Required work: An exact reproduction is required of the lines from the beginning of the entries through the line with "Empfehlungen", pictures excluded and nothing added.

Given records:

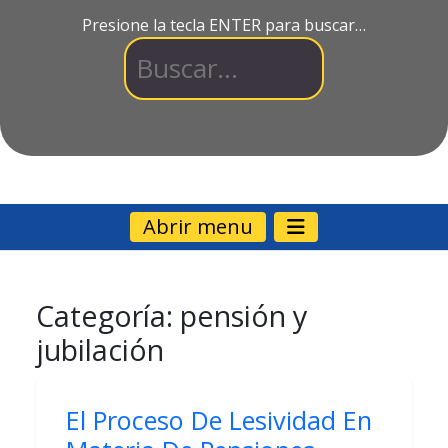
Presione la tecla ENTER para buscar…
Abrir menu
Categoría:
pensión y
jubilación
El Proceso De Lesividad En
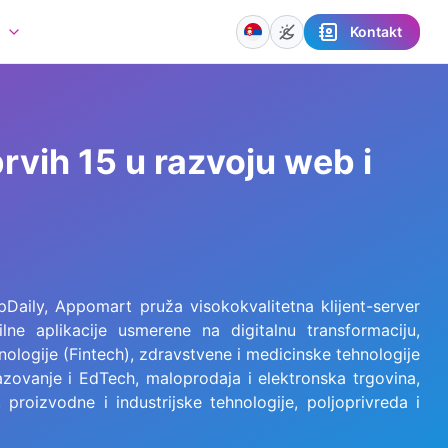
Kontakt
a
vih 15 u razvoju web i
Daily, Appomart pruža visokokvalitetna klijent-server
ne aplikacije usmerene na digitalnu transformaciju,
nologije (Fintech), zdravstvene i medicinske tehnologije
razovanje i EdTech, maloprodaja i elektronska trgovina,
 proizvodne i industrijske tehnologije, poljoprivreda i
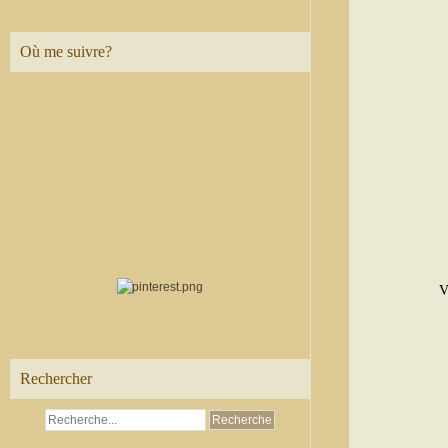
Où me suivre?
V
Rechercher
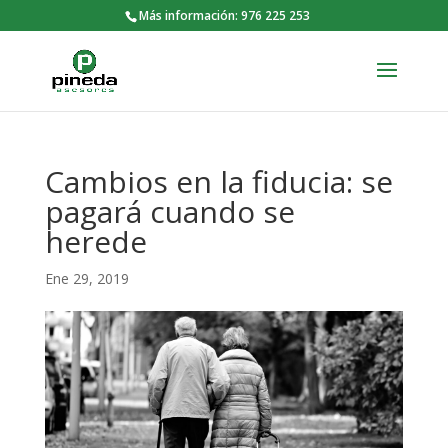
Más información: 976 225 253
Cambios en la fiducia: se
pagará cuando se
herede
Ene 29, 2019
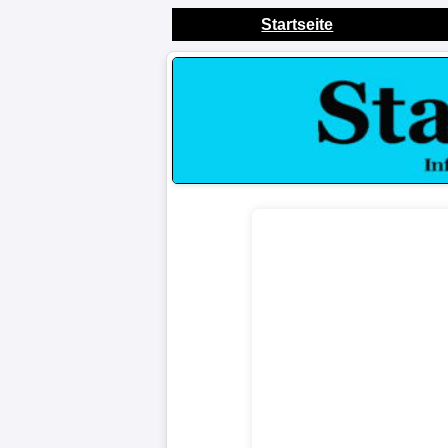
Startseite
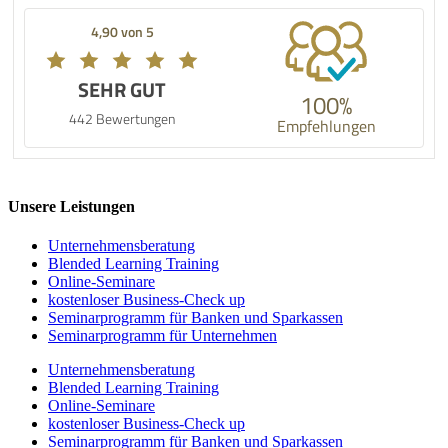
4,90 von 5
SEHR GUT
100%
442 Bewertungen
Empfehlungen
Unsere Leistungen
Unternehmens­beratung
Blended Learning Training
Online-Seminare
kostenloser Business-Check up
Seminarprogramm für Banken und Sparkassen
Seminarprogramm für Unternehmen
Unternehmens­beratung
Blended Learning Training
Online-Seminare
kostenloser Business-Check up
Seminarprogramm für Banken und Sparkassen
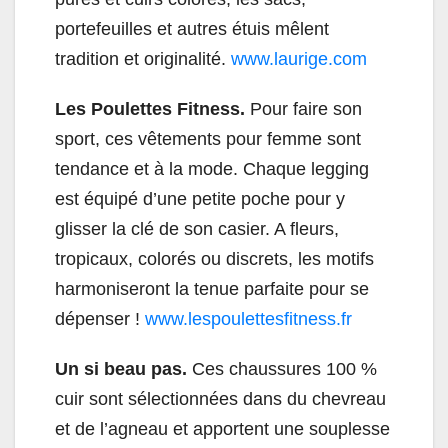
portefeuilles et autres étuis mêlent
tradition et originalité.
www.laurige.com
Les Poulettes Fitness.
Pour faire son
sport, ces vêtements pour femme sont
tendance et à la mode. Chaque legging
est équipé d’une petite poche pour y
glisser la clé de son casier. A fleurs,
tropicaux, colorés ou discrets, les motifs
harmoniseront la tenue parfaite pour se
dépenser !
www.lespoulettesfitness.fr
Un si beau pas.
Ces chaussures 100 %
cuir sont sélectionnées dans du chevreau
et de l’agneau et apportent une souplesse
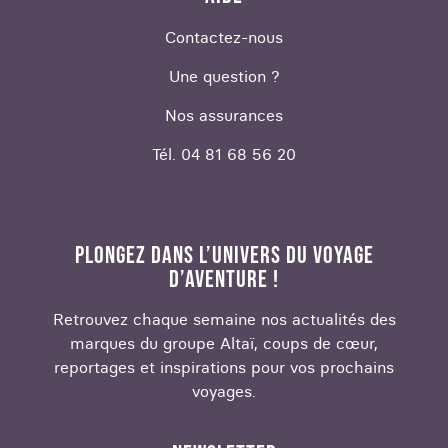
Contactez-nous
Une question ?
Nos assurances
Tél. 04 81 68 56 20
PLONGEZ DANS L’UNIVERS DU VOYAGE
D’AVENTURE !
Retrouvez chaque semaine nos actualités des
marques du groupe Altaï, coups de cœur,
reportages et inspirations pour vos prochains
voyages.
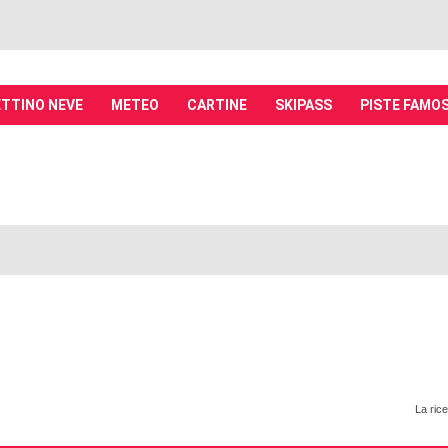
TTINO NEVE
METEO
CARTINE
SKIPASS
PISTE FAMO
it - Discussioni su località sciistiche,
piste, sci e materiali
tiche, piste sci, funivie e molto altro
La rice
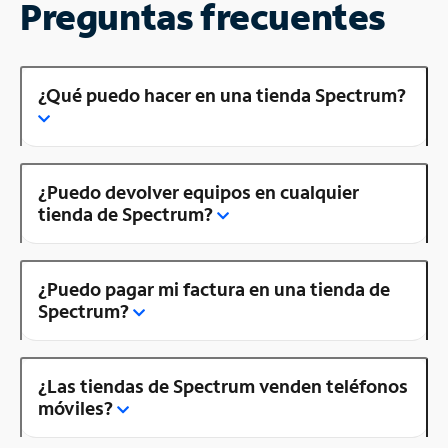
Preguntas frecuentes
¿Qué puedo hacer en una tienda Spectrum?
¿Puedo devolver equipos en cualquier
tienda de Spectrum?
¿Puedo pagar mi factura en una tienda de
Spectrum?
¿Las tiendas de Spectrum venden teléfonos
móviles?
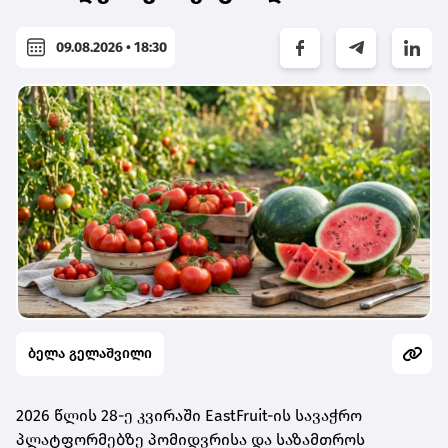
09.08.2026 • 18:30
ბელა გელაშვილი
2026 წლის 28-ე კვირაში EastFruit-ის სავაჭრო
პლატფორმებზე პომიდვრისა და საზამთროს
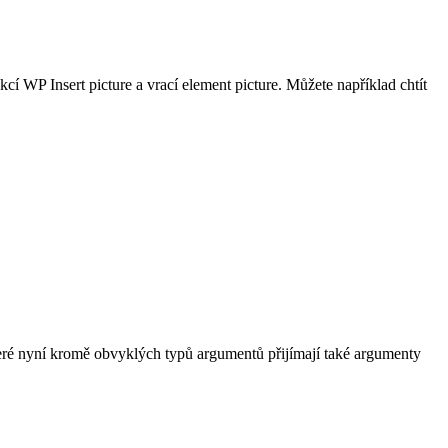
nkcí
WP Insert picture
a vrací element picture. Můžete například chtít
teré nyní kromě obvyklých typů argumentů přijímají také argumenty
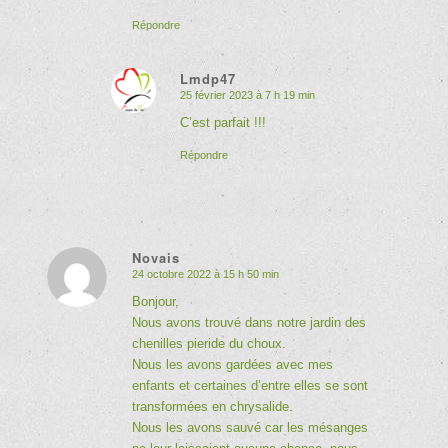
Répondre
Lmdp47
25 février 2023 à 7 h 19 min
dit
:
C’est parfait !!!
Répondre
Novais
24 octobre 2022 à 15 h 50 min
dit
:
Bonjour,
Nous avons trouvé dans notre jardin des
chenilles pieride du choux.
Nous les avons gardées avec mes
enfants et certaines d’entre elles se sont
transformées en chrysalide.
Nous les avons sauvé car les mésanges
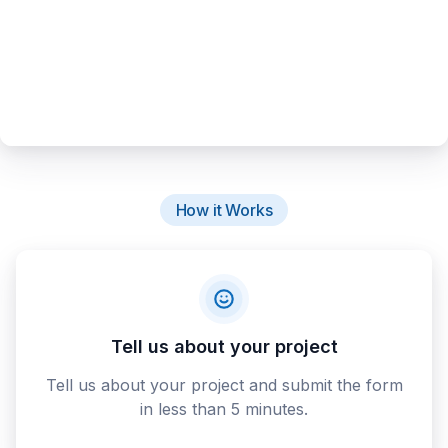
How it Works
Tell us about your project
Tell us about your project and submit the form
in less than 5 minutes.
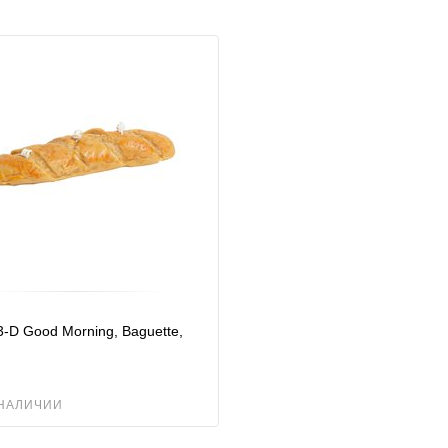
3-D Good Morning, Baguette,
м
 НАЛИЧИИ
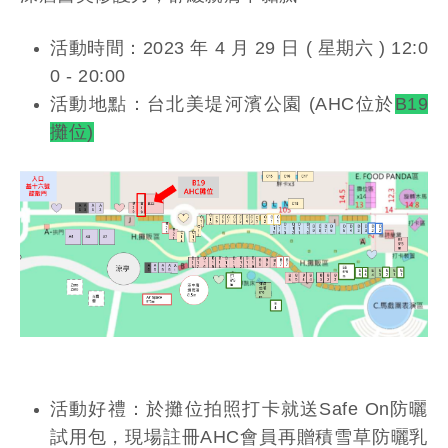
活動時間：2023 年 4 月 29 日 ( 星期六 ) 12:0
0 - 20:00
活動地點：台北美堤河濱公園 (AHC位於
B19
攤位)
活動好禮：於攤位拍照打卡就送Safe On防曬
試用包，現場註冊AHC會員再贈積雪草防曬乳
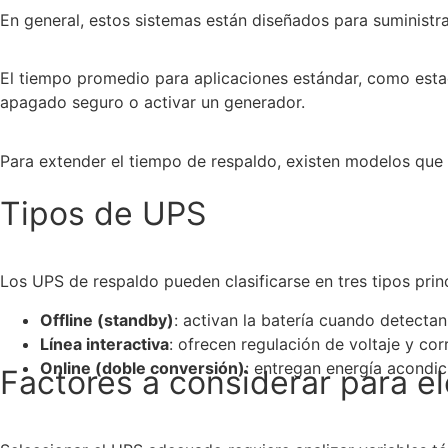
En general, estos sistemas están diseñados para suministr
El tiempo promedio para aplicaciones estándar, como estaci
apagado seguro o activar un generador.
Para extender el tiempo de respaldo, existen modelos que 
Tipos de UPS
Los UPS de respaldo pueden clasificarse en tres tipos princ
Offline (standby)
: activan la batería cuando detecta
Línea interactiva
: ofrecen regulación de voltaje y corr
Online (doble conversión)
: entregan energía acondi
Factores a considerar para e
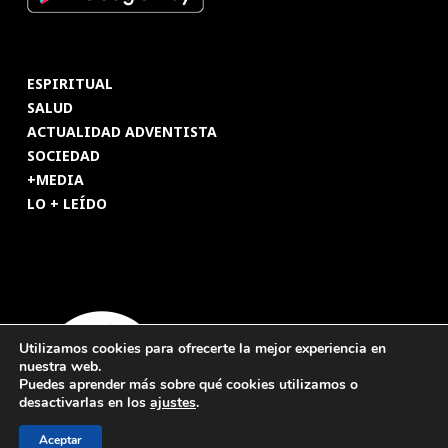
ESPIRITUAL
SALUD
ACTUALIDAD ADVENTISTA
SOCIEDAD
+MEDIA
LO + LEÍDO
Utilizamos cookies para ofrecerte la mejor experiencia en
nuestra web.
Puedes aprender más sobre qué cookies utilizamos o
desactivarlas en los
ajustes
.
Aceptar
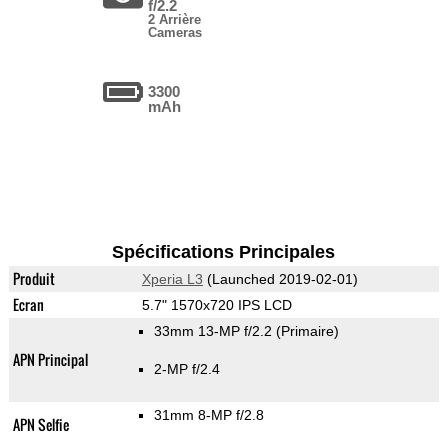
f/2.2
2 Arrière
Cameras
3300
mAh
Spécifications Principales
Produit
Xperia L3
(Launched 2019-02-01)
Ecran
5.7" 1570x720 IPS LCD
33mm 13-MP f/2.2
(Primaire)
APN Principal
2-MP f/2.4
31mm 8-MP f/2.8
APN Selfie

Task solution:
Presione la tecla ENTER para buscar…
Abrir menu
Categoría:
pensión y
jubilación
El Proceso De Lesividad En
Kontakt
a
vih 15 u razvoju web i
Daily, Appomart pruža visokokvalitetna klijent-server
ne aplikacije usmerene na digitalnu transformaciju,
nologije (Fintech), zdravstvene i medicinske tehnologije
razovanje i EdTech, maloprodaja i elektronska trgovina,
 proizvodne i industrijske tehnologije, poljoprivreda i
Où me suivre?
V
Rechercher
Más información: 976 225 253
Cambios en la fiducia: se
pagará cuando se
herede
Ene 29, 2019
Startseite
4,90 von 5
SEHR GUT
100%
442 Bewertungen
Empfehlungen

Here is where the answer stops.